La nouvelle unité de production d’électricité à partir des déchets organiques de Djerba entrera en service à la mi-octobre.
Le directeur général de l’Agence nationale de gestion des déchets, Badreddine Lasmar, invité ce lundi 7 septembre 2026 de l’émission « Yawm Said » sur la Radio nationale, affirme que le projet permettra de produire environ 2 kilowatts par heure, soit près de 1 120 kilowatts par an. Financé à hauteur d’un million de dollars dans le cadre d’une coopération tuniso-nippo-italienne, le dispositif transformera près de 6 000 tonnes de déchets organiques collectés auprès des hôtels, auxquels s’ajouteront entre 700 et 1 000 tonnes de déchets verts.

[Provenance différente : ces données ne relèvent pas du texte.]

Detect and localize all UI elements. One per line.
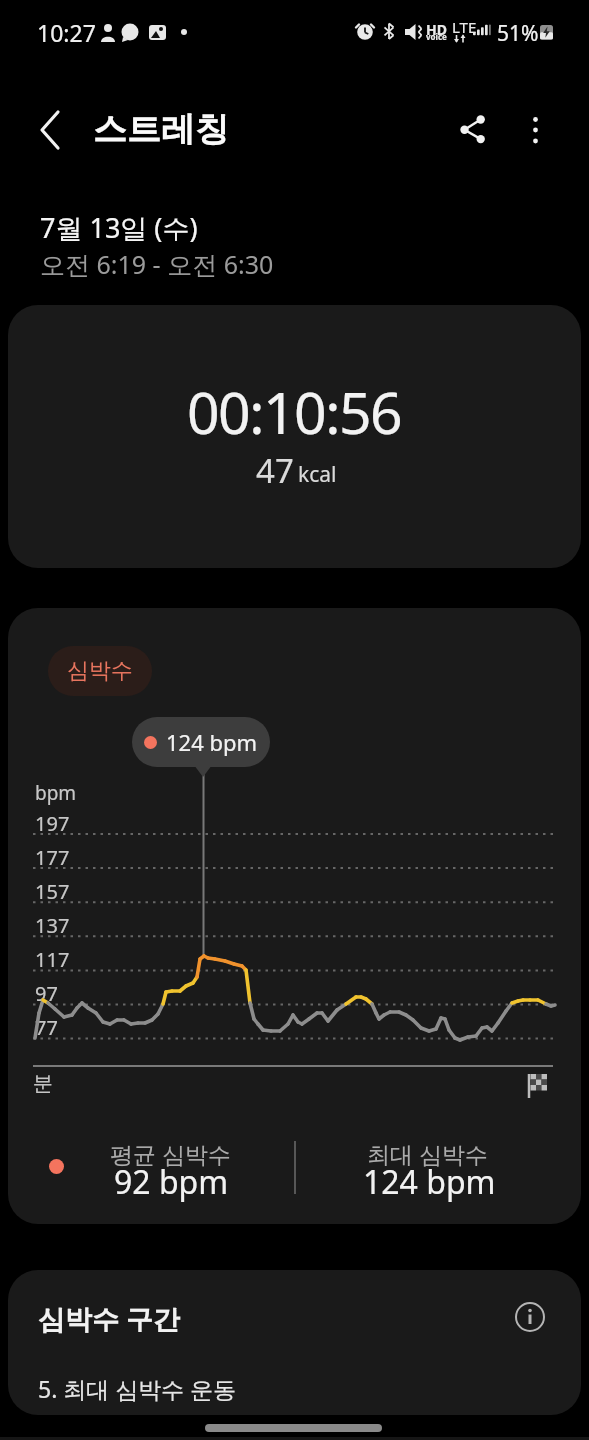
staticText: 00:10:56 bbox=[187, 373, 402, 451]
button[interactable] bbox=[445, 102, 501, 158]
staticText: LTE bbox=[452, 17, 477, 37]
staticText: 92 bpm bbox=[114, 1160, 229, 1204]
staticText: 51% bbox=[497, 19, 539, 48]
button[interactable] bbox=[8, 305, 581, 568]
staticText: bpm bbox=[35, 780, 77, 806]
staticText: voice bbox=[426, 31, 447, 42]
staticText: 평균 심박수 bbox=[110, 1138, 231, 1169]
button[interactable]: 심박수 bbox=[48, 646, 152, 696]
staticText: 최대 심박수 bbox=[367, 1138, 488, 1169]
staticText: 5. 최대 심박수 운동 bbox=[38, 1373, 237, 1404]
staticText: 177 bbox=[35, 844, 70, 871]
button[interactable] bbox=[508, 102, 564, 158]
staticText: 97 bbox=[35, 980, 58, 1007]
staticText: 10:27 bbox=[37, 17, 96, 48]
button[interactable] bbox=[514, 1301, 546, 1333]
staticText: 심박수 구간 bbox=[38, 1300, 181, 1337]
staticText: 47 bbox=[256, 448, 294, 493]
staticText: 124 bpm bbox=[166, 727, 258, 757]
staticText: 117 bbox=[35, 946, 70, 973]
staticText: 157 bbox=[35, 878, 70, 905]
staticText: 심박수 bbox=[67, 657, 133, 685]
button[interactable] bbox=[22, 102, 78, 158]
staticText: 197 bbox=[35, 810, 70, 837]
staticText: 분 bbox=[33, 1071, 53, 1096]
staticText: kcal bbox=[298, 460, 337, 489]
staticText: 124 bpm bbox=[363, 1160, 496, 1204]
staticText: HD bbox=[426, 20, 447, 39]
staticText: 77 bbox=[35, 1014, 58, 1041]
staticText: 오전 6:19 - 오전 6:30 bbox=[40, 247, 274, 281]
staticText: 스트레칭 bbox=[93, 108, 229, 151]
staticText: 7월 13일 (수) bbox=[40, 209, 198, 246]
staticText: 137 bbox=[35, 912, 70, 939]
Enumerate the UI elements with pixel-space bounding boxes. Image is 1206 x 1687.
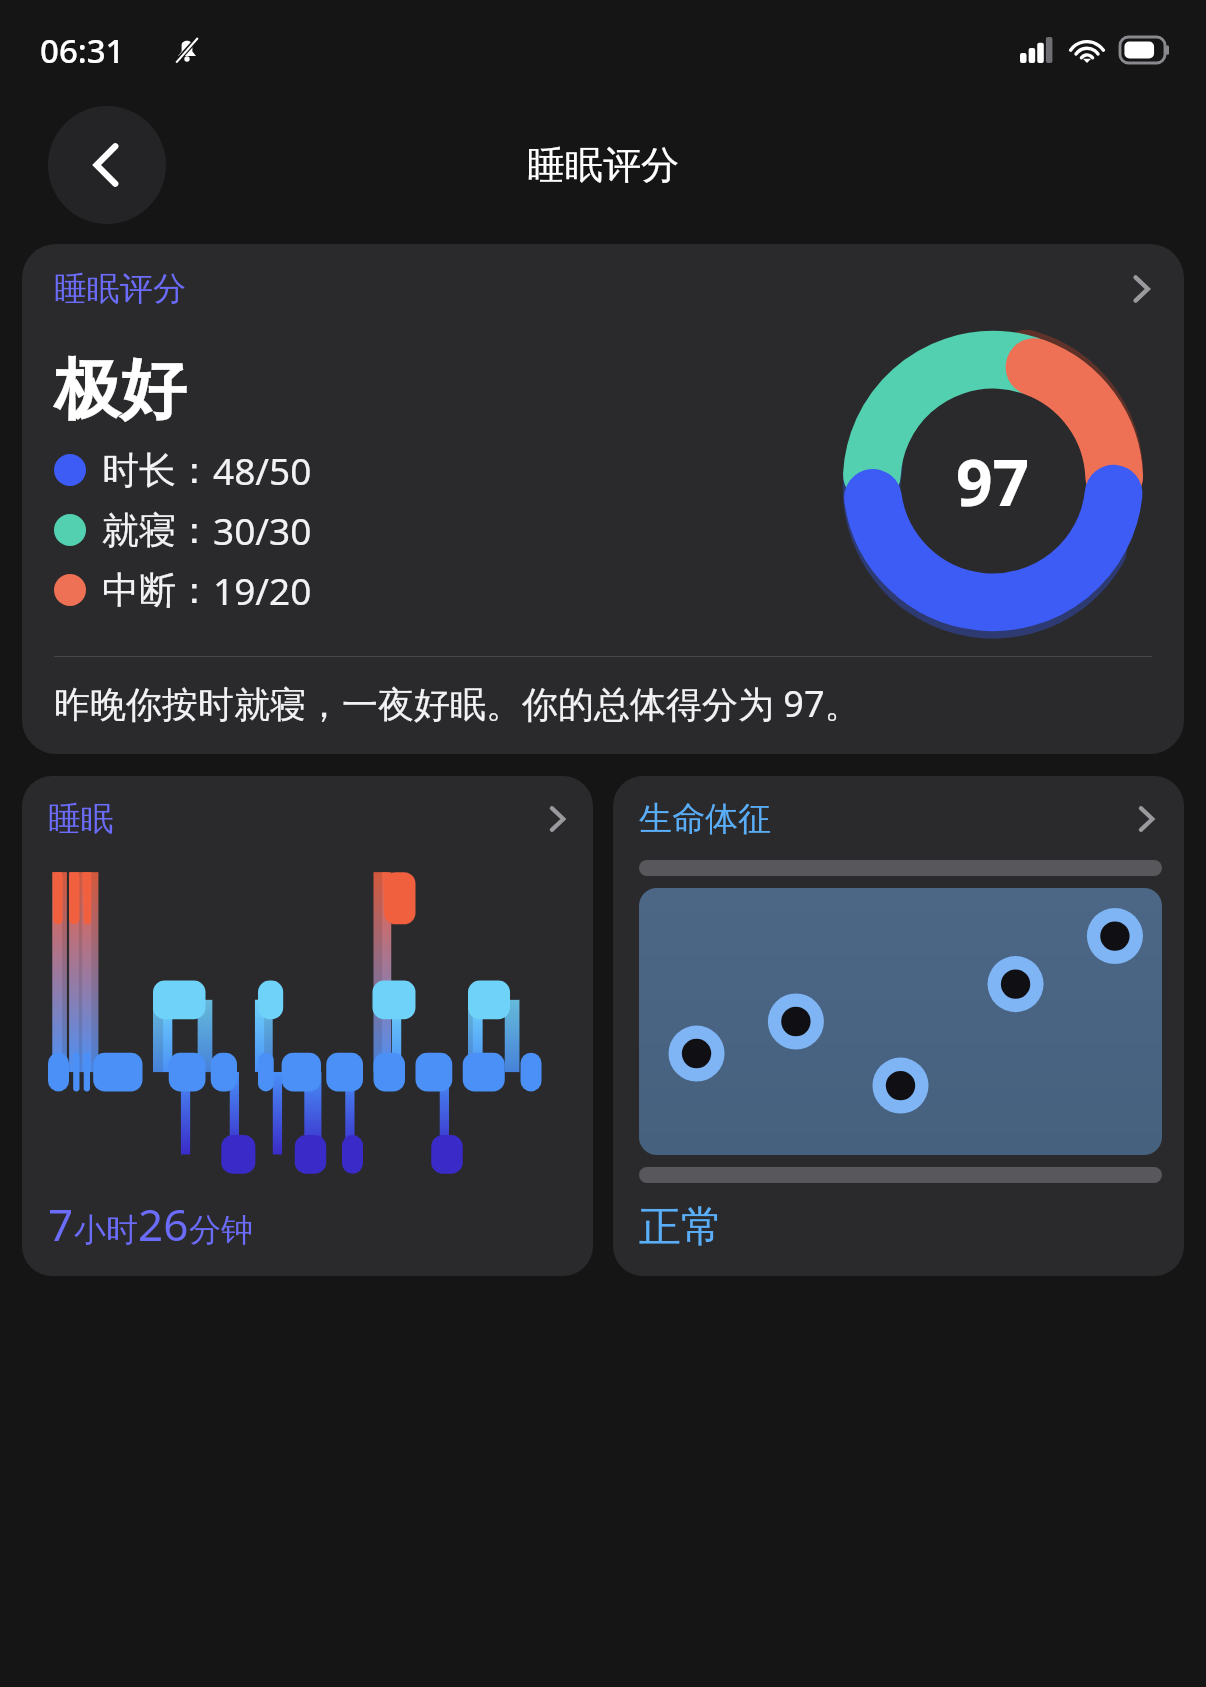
staticText: 06:31 bbox=[40, 28, 125, 73]
button[interactable]: 生命体征 bbox=[613, 776, 1184, 1276]
staticText: 极好 bbox=[54, 348, 186, 431]
staticText: 中断： bbox=[102, 567, 213, 614]
button[interactable]: 睡眠 bbox=[22, 776, 593, 1276]
staticText: 26 bbox=[138, 1194, 189, 1254]
staticText: 睡眠评分 bbox=[54, 268, 186, 310]
button[interactable]: Back bbox=[48, 106, 166, 224]
staticText: 昨晚你按时就寝，一夜好眠。你的总体得分为 97。 bbox=[54, 679, 861, 728]
staticText: 97 bbox=[956, 438, 1030, 525]
staticText: 小时 bbox=[74, 1210, 138, 1250]
staticText: 48/50 bbox=[213, 445, 312, 495]
staticText: 7 bbox=[48, 1194, 74, 1254]
staticText: 生命体征 bbox=[639, 798, 771, 840]
button[interactable]: 睡眠评分 bbox=[22, 244, 1184, 754]
staticText: 睡眠 bbox=[48, 798, 114, 840]
staticText: 睡眠评分 bbox=[527, 141, 679, 189]
staticText: 时长： bbox=[102, 447, 213, 494]
staticText: 分钟 bbox=[189, 1210, 253, 1250]
staticText: 就寝： bbox=[102, 507, 213, 554]
staticText: 正常 bbox=[639, 1201, 723, 1254]
staticText: 19/20 bbox=[213, 565, 312, 615]
staticText: 30/30 bbox=[213, 505, 312, 555]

Autre dossier sensible évoqué par le responsable : la décharge de Jradou, dédiée au traitement des déchets dangereux, qui reste fermée pour des raisons sociales. Les déchets qui y étaient stockés ont dû être exportés pour être traités à l’étranger, à un coût très élevé. L’Agence en est désormais aux dernières étapes du choix d’un partenaire pour rouvrir le site ; le réaménagement et la rénovation de l’unité sont programmés entre la fin 2026 et le début 2027.
La Tunisie a franchi la barre des 45 %
Sur le volet des huiles alimentaires usagées, la Tunisie a franchi la barre des 45 %. Un taux qui grimpe jusqu’à 50 % indique encore M. Lasmar. Le pays consomme chaque année entre 220 000 et 240 000 tonnes d’huiles alimentaires, générant ainsi 80 000 à 90 000 tonnes de résidus usagés. Environ 3 000 tonnes sont converties en énergie puis exportées. Tandis que 10 000 tonnes supplémentaires entrent dans la fabrication de diverses matières, notamment les peintures murales. Plus de 80 000 tonnes de déchets plastiques sont par ailleurs collectées chaque année à des fins de recyclage.
Concernant les déchets médicaux, la production moyenne atteint 2,37 kg par lit et par jour, avec un volume annuel estimé entre 16 000 et 18 000 tonnes, dont 40 % sont classés dangereux. Un tri est assuré au sein même des établissements de santé. Et neuf structures agréées assurent leur traitement, pour une capacité totale dépassant 7 000 tonnes.
Enfin, dans le cadre de l’économie circulaire, l’Agence favorise chaque année la création de 900 à 1 000 micro-entreprises spécialisées dans la collecte, le recyclage et la valorisation des déchets, les métaux figurant parmi les matières les plus rentables à ce titre.